As a first step, President Barack Obama should sign an executive order declaring that a deliberate attack with lethal and nonlethal force by fully autonomous weaponry violates the Law of War. This executive order would establish that the United States holds that this principle already exists in international law. NATO would soon follow suit, leading to the prospect of an international agreement that all nations will consider computers and robots to be machines that can never make life and death decisions. A responsible human actor must always be in the loop for any offensive strike that harms a human. An executive order establishing limits on autonomous weapons will reinforce the contention that the United States places humanitarian concerns as a priority in fulfilling its defense responsibilities.

The Department of Defense directive should have declared a five-year moratorium on the deployment of autonomous weapons. A moratorium would indicate that  military planners recognize that this class of weaponry is problematic. More importantly, it would provide an opportunity to explore with our allies the issues in international humanitarian law that impinge upon the use of lethal autonomous weapons. In addition, a moratorium signals to defense contractors that they lack a ready buyer for autonomous systems they might develop. No one, however, anticipates that autonomous weapons capable of precision targeting will be available in the next five years. Furthermore, a moratorium is unlikely to reassure other countries that look to the United States as they gauge their own defense needs.  

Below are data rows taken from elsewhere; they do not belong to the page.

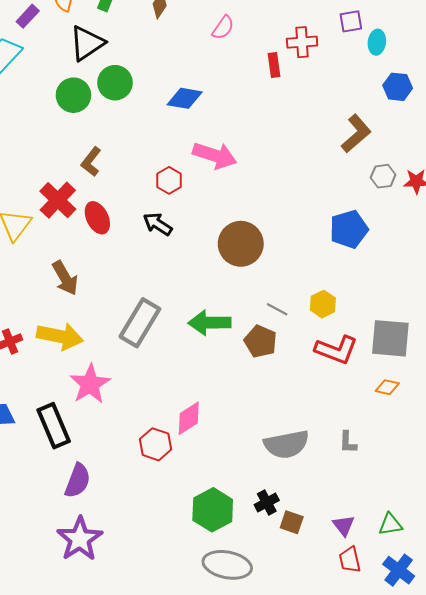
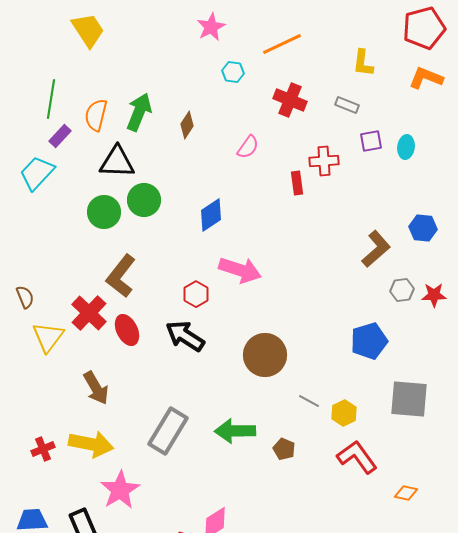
cyan ellipse: (377, 42) -> (406, 147), moved
black triangle: (87, 43) -> (117, 162), turned 36
blue hexagon: (398, 87) -> (423, 228), moved
blue diamond: (185, 98) -> (211, 215), turned -44
brown L-shape: (91, 162) -> (121, 276), size x1.5
black arrow: (158, 224) -> (185, 336), size x1.4
gray line: (277, 309) -> (309, 401), moved
gray square: (390, 338) -> (409, 399), moved
brown pentagon: (260, 341) -> (284, 449), size x0.7
red L-shape: (336, 350) -> (357, 457), turned -147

There is no way to ensure that other countries and nonstate actors will emulate standards and testing protocols similar to those outlined in the directive before they use autonomous weapons. Some country is likely to deploy crude autonomous drones or ground-based robots capable of initiating lethal force, and that will justify efforts within the U.S. defense industry to establish our superiority in this class of weaponry.

The only viable route to slow and hopefully arrest an inexorable march toward future wars that pit one country’s autonomous weapons against another’s is a principle or international treaty that puts the onus on any party that deploys such weapons. Instead of placing faith in the decisions made by a few military planners within the Pentagon about the feasibility of autonomous weapons, we need an open debate within the Obama administration and within the international community as to whether prohibitions on autonomous offensive weapons are implicit under existing international humanitarian law. A prohibition on machines making life-and-death decisions must either be made explicit and/or established and codified in a new international treaty.

The inflection point for setting limits on autonomous weaponry initiating lethal force exists now. This opportunity will disappear, however, as soon as many arms manufacturers and countries perceive short-term advantages that could accrue to them from a robot arms race.